How to prepare for an interest rate rise: A comprehensive guide to mortgage refinancing
15 December 2022
Are you acutely aware of the upward interest rate spike in Australia and wondering what options you have when it comes to your mortgage? As the Reserve Bank of Australia has increased the official cash rate over the past year, the amount of home owners and investors looking to refinance their mortgage has also increased.
Whether you’re looking to buy your first home, make a significant investment, or refinancing your current mortgage, knowing where your repayments sit, and how you will be impacted by any further interest rates changes is essential to ensuring you can meet the changing repayments required.
Assess where you are currently sitting and how changes in the interest rate will impact your repayments.
It's important to understand how changes in the interest rate will impact your monthly repayments and the overall interest charged on the loan.
If you're currently on a variable interest rate, your repayments will likely increase if the Reserve Bank of Australia (RBA) lifts the official cash rate.
You can use an online loan repayment calculator to see how much extra you may need to pay each month, and over the life of the loan. Remember that a slight change in the interest rate can significantly impact your repayments.
The table below shows the estimated changes in monthly repayments and interest paid as the interest rate increases for different loan amounts, these figures are based on a 25 year loan term:
If you have a fixed-interest rate loan, your repayments will generally stay the same, even if the cash rate rises. Fixed-interest rates don’t last forever though, so consider what rate you will be able to manage well before the fixed-term finishes.
If you’re able to, consider fixing all or a portion of your loan. This will allow for planning, and will help you make an informed decision on whether now is the right time to buy or refinance, and whether you're getting a good deal.
Minimize other sources of debt. Interest rates can rise on other credit products, not just home loans. Pay off (if possible) or consolidate personal loans & credit cards into the home loan. You can also select a shorter timeframe so you're not stretching debts over a much longer term.
Remember, interest rates are likely to rise in the near future, so it's best to be prepared well in advance!
Prepare your budget considering any expected interest rate changes
If you're in the market for a new home, now is the time to start thinking about how a rate rise could impact your budget.
The good news is that most of the big banks (Commonwealth, Westpac, ANZ, and NAB) provide their own budgeting overviews. They will calculate and lump transactions together based on the category (e.g., mortgages, personal loans, credit cards) and indicate your monthly expenses based on what flows through your account. This can be a really helpful way to get an overall picture of your spending.

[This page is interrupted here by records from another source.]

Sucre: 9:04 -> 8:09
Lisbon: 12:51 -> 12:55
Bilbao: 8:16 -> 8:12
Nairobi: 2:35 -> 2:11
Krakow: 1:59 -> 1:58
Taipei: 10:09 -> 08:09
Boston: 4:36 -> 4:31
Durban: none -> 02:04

If you're comfortable using technology, there are also many great budgeting apps that can help you manage your money better. These apps tend to have more features than bank budgeting overviews, so they can be a great option if you want more control over your finances, they can also help you keep track of your spending regularly. A simpler option to an app though is something like the budgeting templates created in Excel.

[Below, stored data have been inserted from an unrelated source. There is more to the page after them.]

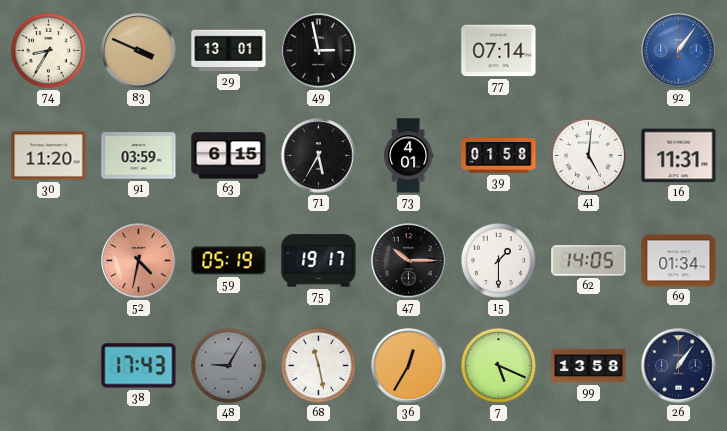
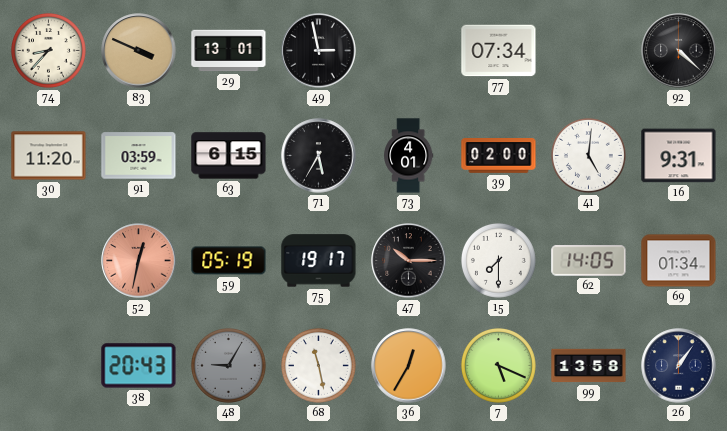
74: 8:35 -> 8:37
77: 07:14 -> 07:34
92: 1:06 -> 4:22
92 dial: blue -> black
39: 01:58 -> 02:00
16: 11:31 -> 9:31
52: 4:32 -> 12:32
15: 1:30 -> 7:30
38: 17:43 -> 20:43
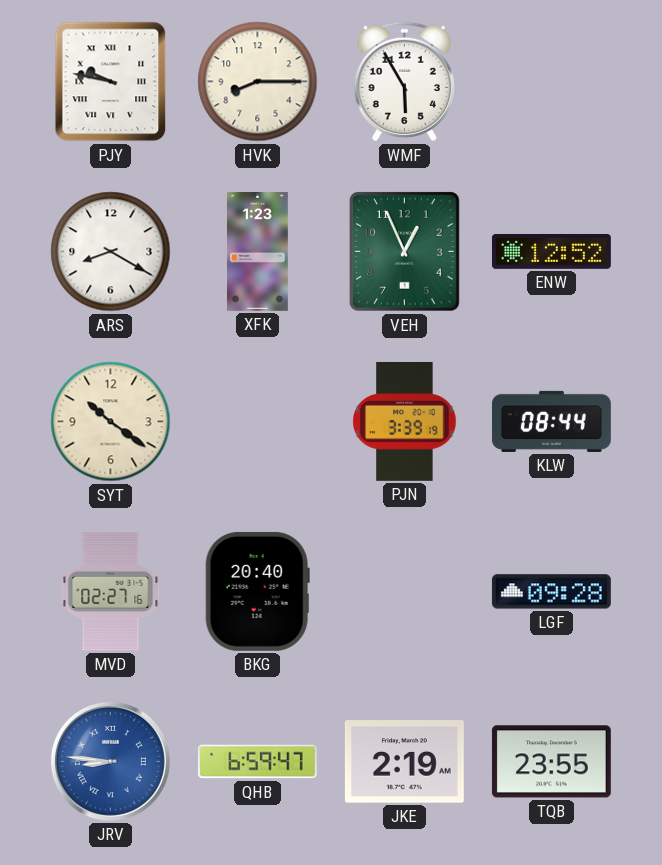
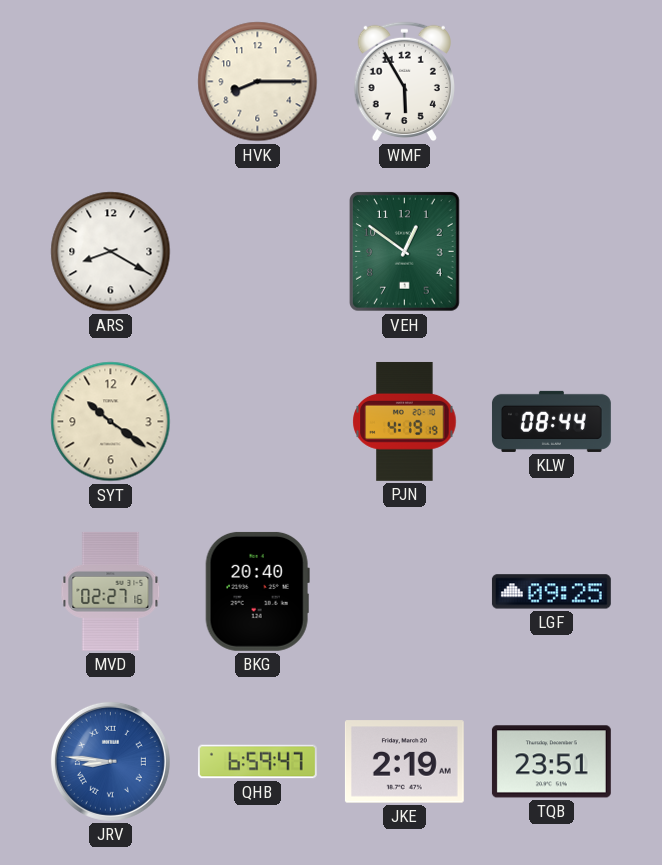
PJY: 9:47 -> none
XFK: 1:23 -> none
VEH: 12:56 -> 12:51
ENW: 12:52 -> none
PJN: 3:39 -> 4:19
LGF: 09:28 -> 09:25
TQB: 23:55 -> 23:51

Whatever route you decide to take, it's important to remember that having a buffer is always a good idea. Make additional repayments from the commencement of the loan to put you ahead of rates rise, and when it comes to loans, you may wish to consider those with offset or redraw features so that you have access to additional funds if needed.
Reassess your mortgage and whether refinancing is the right move for you
Now is also an excellent time to reassess your mortgage and whether refinancing is the right move for you. There are several benefits of refinancing; mortgage refinancing might be the right move for you, especially if you can take advantage of a cash-back offer from a new lender. Just be sure to factor in any exit or set-up fees, as these can eat into any potential savings.

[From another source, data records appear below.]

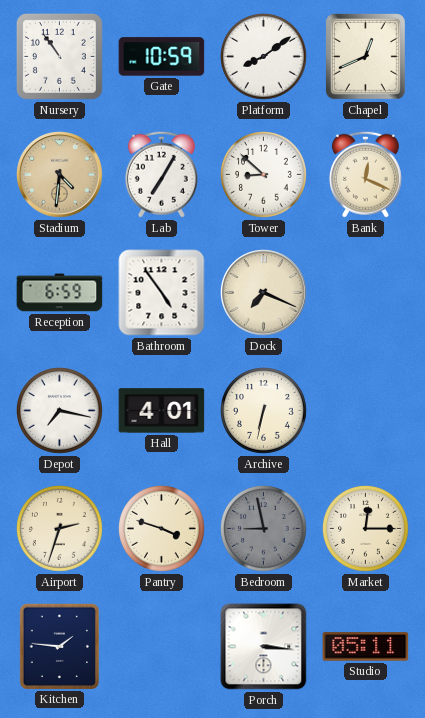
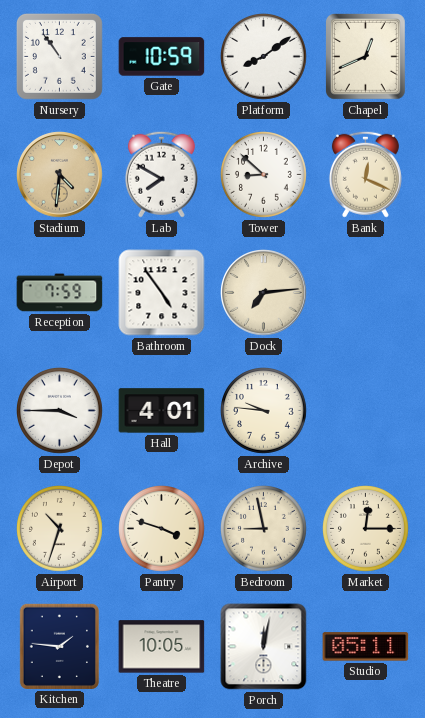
Lab: 7:05 -> 7:50
Reception: 6:59 -> 7:59
Dock: 7:19 -> 7:14
Depot: 7:17 -> 3:45
Archive: 6:32 -> 9:46
Airport: 2:33 -> 10:33
Bedroom dial: grey -> cream
Theatre: none -> 10:05
Porch: 3:16 -> 12:02
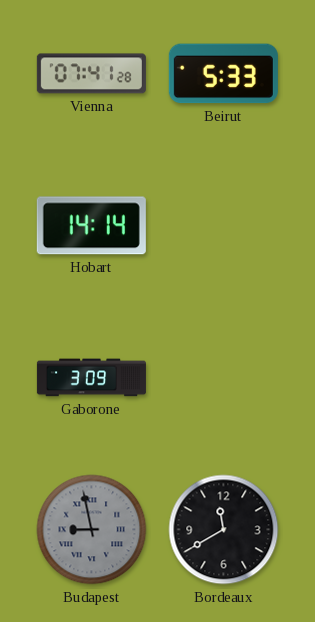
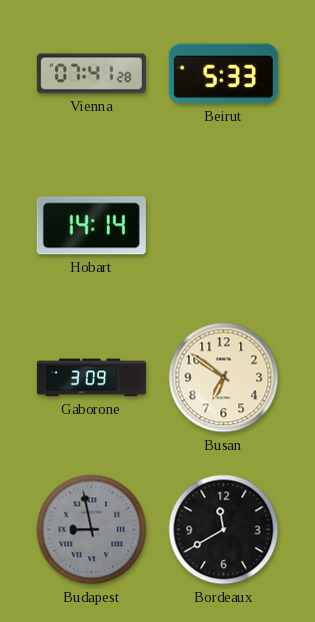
Busan: none -> 6:51
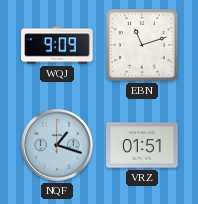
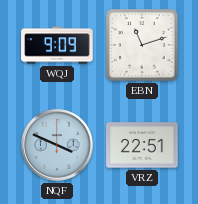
NQF: 1:18 -> 3:49
VRZ: 01:51 -> 22:51
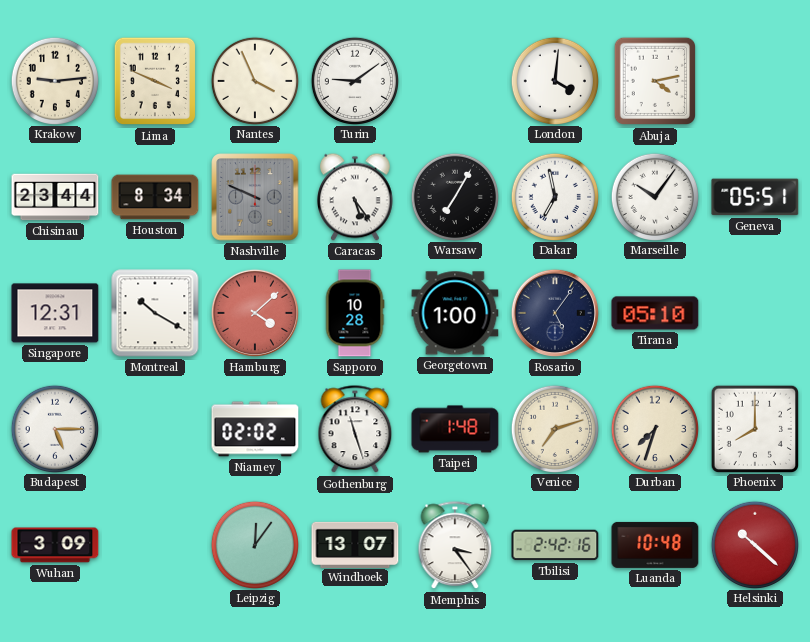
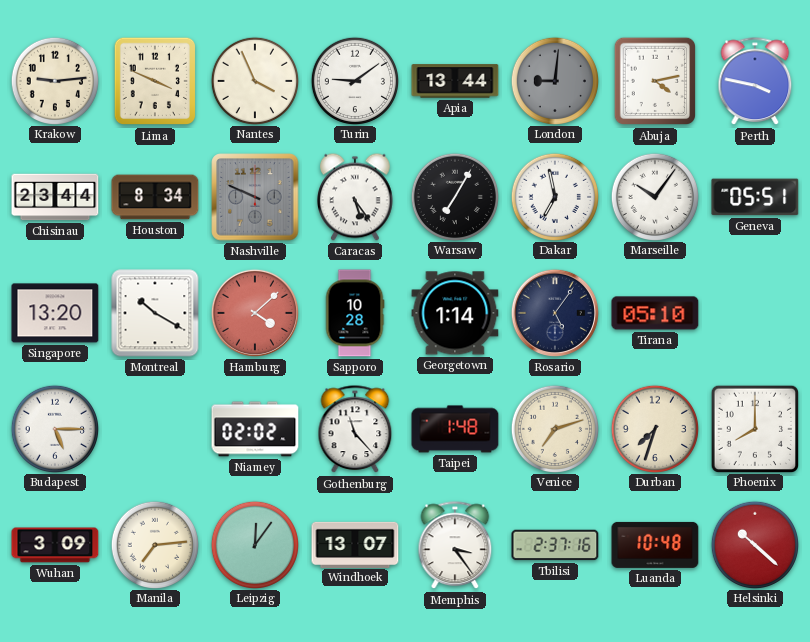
Apia: none -> 13:44
London: 4:01 -> 9:01
London dial: white -> grey
Perth: none -> 3:47
Singapore: 12:31 -> 13:20
Georgetown: 1:00 -> 1:14
Gothenburg: 11:27 -> 11:23
Manila: none -> 7:14
Tbilisi: 2:42 -> 2:37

If you're on a variable rate, now might be the time to switch to a fixed rate if possible, so you're not hit with any unexpected hikes.
But it's about more than just getting the lowest rate possible. You also need to look at the overall cost of the loan, which is where comparison rates come in. Comparison rates take into account all the upfront and recurring charges associated with a loan, giving you a pretty good indication of the 'true cost' of the loan.
For example, you may be offered a loan with an interest rate of 4.40% p.a. and a comparison rate of 4.50% p.a.
At first glance, it might look like the loan is cheaper because it has a lower interest rate. But when you look at the comparison rate, you'll see that there are actually fees and extra charges associated with that loan that add an additional 0.10% p.a., making it more expensive.
So when comparing loans, make sure you look at both the interest rate and the comparison rate to get an accurate idea of the overall cost of the loan.
Another option is to switch to a loan product with your current lender that has fewer features but is also more affordable. This can be a great way to reduce your monthly repayments without having to switch banks.
Whatever you decide, it's crucial to stay ahead of the curve and be prepared for when interest rates do eventually go up.
Speak to a Lending and Finance Adviser
One of the best things you can do to prepare for an interest rate rise is to speak to a lending and finance adviser. Why? Because they can find optimal solutions tailored to your personal circumstances without the sales pressure or expectations from meeting directly with lenders themselves.
Usually, the adviser is paid by the chosen lender, so you save time and money by working with them. And with so many loan options available, an adviser will help source the right loan options for you.
By understanding how interest rates work, assessing your current financial situation and taking action to improve your repayment ability, you can be confident in your circumstance and that you'll handle any rate rises that come your way.